The Texas Public Policy Foundation filed an amicus brief in the Twelfth Court of Appeals in support of a family subjected to a wrongful investigation by the Texas Department of Family and Protective Services (DFPS). TPPF’s amicus brief highlights constitutional defects in the statute used by the Department to sue the Berryman family to forcibly enter their home and remove their children.
The case started when a CPS investigator showed up at the Berryman family home to investigate a report the Department received alleging that the family’s infant child slept in a closet. The child’s mother cleared up the confusion, informing the investigator that the family had converted a large walk-in closet into a nursery and that the child had proper sleeping arrangements.

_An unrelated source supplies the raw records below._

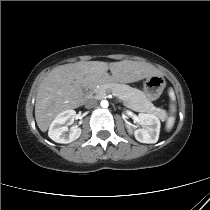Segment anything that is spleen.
<instances>
[{"label":"spleen","instance_id":"spleen-1","mask_svg":"<svg viewBox=\"0 0 210 210\" xmlns=\"http://www.w3.org/2000/svg\"><path fill=\"white\" fill-rule=\"evenodd\" d=\"M169 96H170V99L172 101L171 105H170V112L172 113L171 116H169L167 118V121H166V129L168 131H170L174 125V122H175V117L173 116V114L175 113L176 111V107H175V94L173 92V90H170L169 91Z\"/></svg>","mask_w":210,"mask_h":210}]
</instances>
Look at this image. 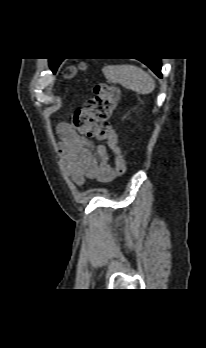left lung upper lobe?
<instances>
[{
  "instance_id": "5c2ea615",
  "label": "left lung upper lobe",
  "mask_w": 206,
  "mask_h": 348,
  "mask_svg": "<svg viewBox=\"0 0 206 348\" xmlns=\"http://www.w3.org/2000/svg\"><path fill=\"white\" fill-rule=\"evenodd\" d=\"M60 63H61V61H59V60H53V59L49 60V65H50V68L52 69L53 72L56 71V69L58 68Z\"/></svg>"
}]
</instances>
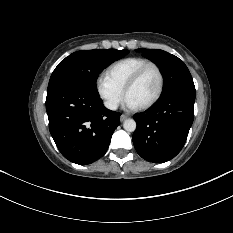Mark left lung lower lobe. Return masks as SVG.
<instances>
[{
	"mask_svg": "<svg viewBox=\"0 0 233 233\" xmlns=\"http://www.w3.org/2000/svg\"><path fill=\"white\" fill-rule=\"evenodd\" d=\"M195 92L177 91L164 96L146 112L137 113L133 144L145 160L163 163L184 146L194 118Z\"/></svg>",
	"mask_w": 233,
	"mask_h": 233,
	"instance_id": "1",
	"label": "left lung lower lobe"
}]
</instances>
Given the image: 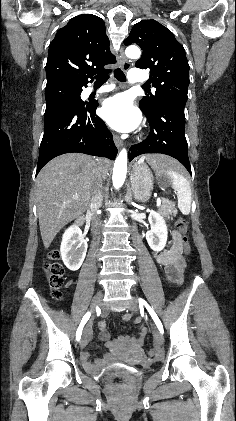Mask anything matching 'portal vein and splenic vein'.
Segmentation results:
<instances>
[{
    "instance_id": "portal-vein-and-splenic-vein-1",
    "label": "portal vein and splenic vein",
    "mask_w": 236,
    "mask_h": 421,
    "mask_svg": "<svg viewBox=\"0 0 236 421\" xmlns=\"http://www.w3.org/2000/svg\"><path fill=\"white\" fill-rule=\"evenodd\" d=\"M72 198H73V200H78L79 196H78V194H72ZM156 205L157 206L161 205V198H157Z\"/></svg>"
}]
</instances>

She even allowed the investigator to examine the child, who “had no visible physical injuries” and “appeared to be clean and healthy” according to the investigator’s sworn statement.

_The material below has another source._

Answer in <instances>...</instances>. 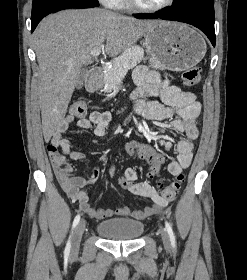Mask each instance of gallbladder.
<instances>
[{"instance_id":"1","label":"gallbladder","mask_w":247,"mask_h":280,"mask_svg":"<svg viewBox=\"0 0 247 280\" xmlns=\"http://www.w3.org/2000/svg\"><path fill=\"white\" fill-rule=\"evenodd\" d=\"M86 73H87V70H82L81 71V76H80V79L77 83V88L78 89L82 88Z\"/></svg>"}]
</instances>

When the investigator requested permission to search the home and interview the family’s other children, Mrs. Berryman exercised her Fourth Amendment right to withhold consent. In response, the investigator obtained a court order compelling the Berrymans to allow her to search the house and even authorizing her to remove their children to a separate location for an interview.

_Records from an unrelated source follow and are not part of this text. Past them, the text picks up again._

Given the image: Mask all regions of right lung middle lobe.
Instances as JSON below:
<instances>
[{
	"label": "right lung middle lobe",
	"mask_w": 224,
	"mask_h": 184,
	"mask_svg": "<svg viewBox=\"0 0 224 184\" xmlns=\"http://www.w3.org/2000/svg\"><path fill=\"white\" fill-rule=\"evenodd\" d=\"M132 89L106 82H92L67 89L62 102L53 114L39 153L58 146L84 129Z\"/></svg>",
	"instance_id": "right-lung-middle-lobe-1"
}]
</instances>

“It’s fitting that our brief was filed on the anniversary of the signing of the Constitution,” said Andrew Brown, distinguished senior fellow of child and family policy at the Texas Public Policy Foundation. “The Department often uses this vague statute as a way to get around basic Fourth Amendment protections against unreasonable searches and seizures. The Constitution was written to secure the blessings of liberty to the people. Our brief reminds the Department that it applies to them.”
The family filed a petition for a writ of mandamus in opposition the trial court’s unconstitutional order. It is currently pending before the Twelfth Court of Appeals.
“This mandamus proceeding affords the appellate court an opportunity to affirm protections for parental rights inherent in the constitutions of Texas and the United States,” said TPPF General Counsel Robert Henneke. “CPS does not have unlimited power, and it is right for the courts to check the abuse of discretion of both the trial court and the department.”
“All too often, the Department and lower court judges treat family law proceedings as if they are somehow exempt from traditional constitutional restraints,” said Chance Weldon, a TPPF attorney. “They are not. And this proceeding gives the appellate court the chance to say so.”
The family is represented by the Home School Legal Defense Association.